Iceland is a country. But in Britain, Iceland is also a supermarket chain.
Iceland (the country) has grown weary of this arrangement, and on Friday took legal action against Iceland (the retailer), saying its enforcement of a trademark has prevented local firms from marketing their products using the name.
Iceland Foods holds a Europe-wide trademark for the name Iceland, which it has been trading under for 46 years.
“Iceland Foods has aggressively pursued and won multiple cases against Icelandic companies which use ‘ICELAND’ in their representation or as part of their trademark, even in cases when the products and services do not compete,” the government said in a statement.

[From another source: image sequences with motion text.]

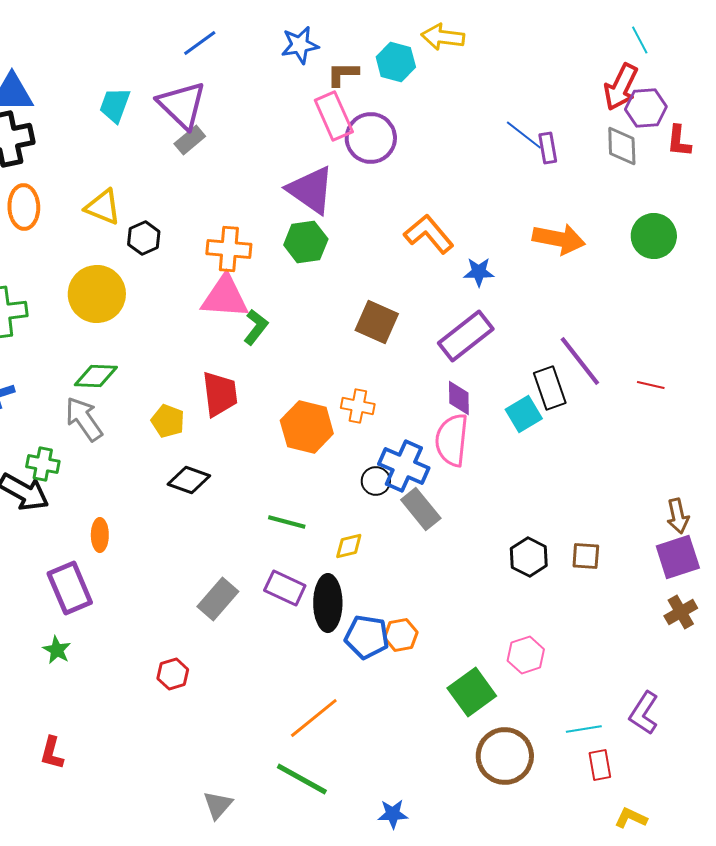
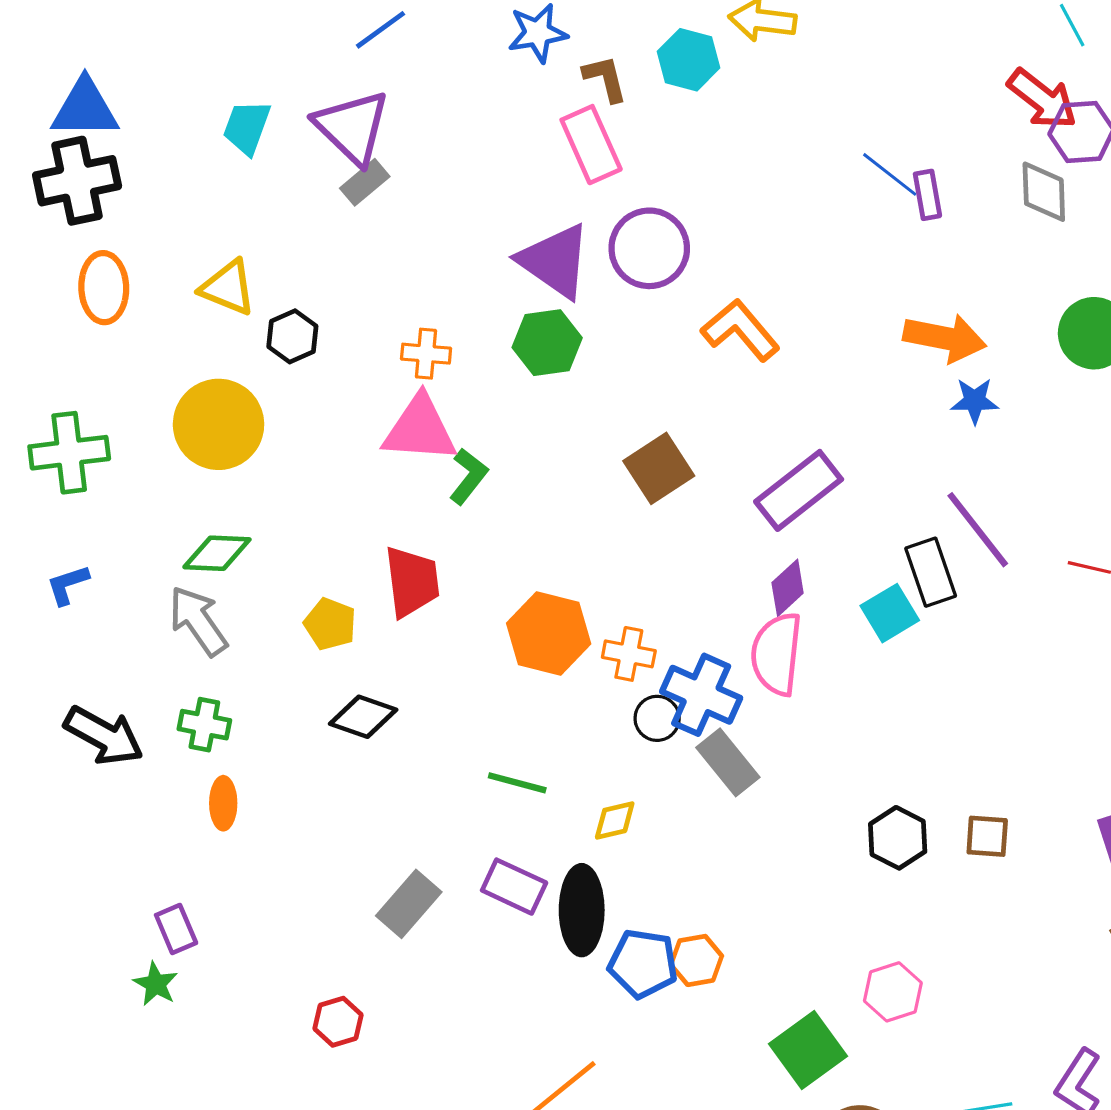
brown L-shape: (343, 74) -> (605, 79), turned 76
red arrow: (621, 87) -> (1042, 99), turned -78
purple circle: (371, 138) -> (649, 248), moved
orange cross: (229, 249) -> (426, 354), size x0.7
blue star: (479, 272) -> (975, 401), moved
brown square: (377, 322) -> (659, 468), turned 33
purple diamond: (459, 398) -> (788, 588), turned 48
orange cross: (358, 406) -> (629, 654), moved
green cross: (43, 464) -> (204, 725), moved
purple rectangle: (70, 588) -> (176, 929), moved, size x0.6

The Icelandic government is now asking the European Union Intellectual Property Office to invalidate the trademark.
Iceland (the retailer) said it would “vigorously defend Iceland Foods’ established rights where there is any risk of confusion between our business and Iceland the country.” It also rejected charges that it had made “unrealistic and unacceptable demands” when approached about the issue.
On Friday, the chain even posted a tongue-in-cheek tweet: “If you’re wondering about our stance on this court case, we’re firmly on the side of Iceland,” it said.
The island nation of Iceland has population of just over 330,000. It is a popular tourist destination, and is especially famous for its volcanoes, geysers, mountains and glaciers.
It was hit hard by the 2008 financial crisis, which caused several of its top banks to collapse.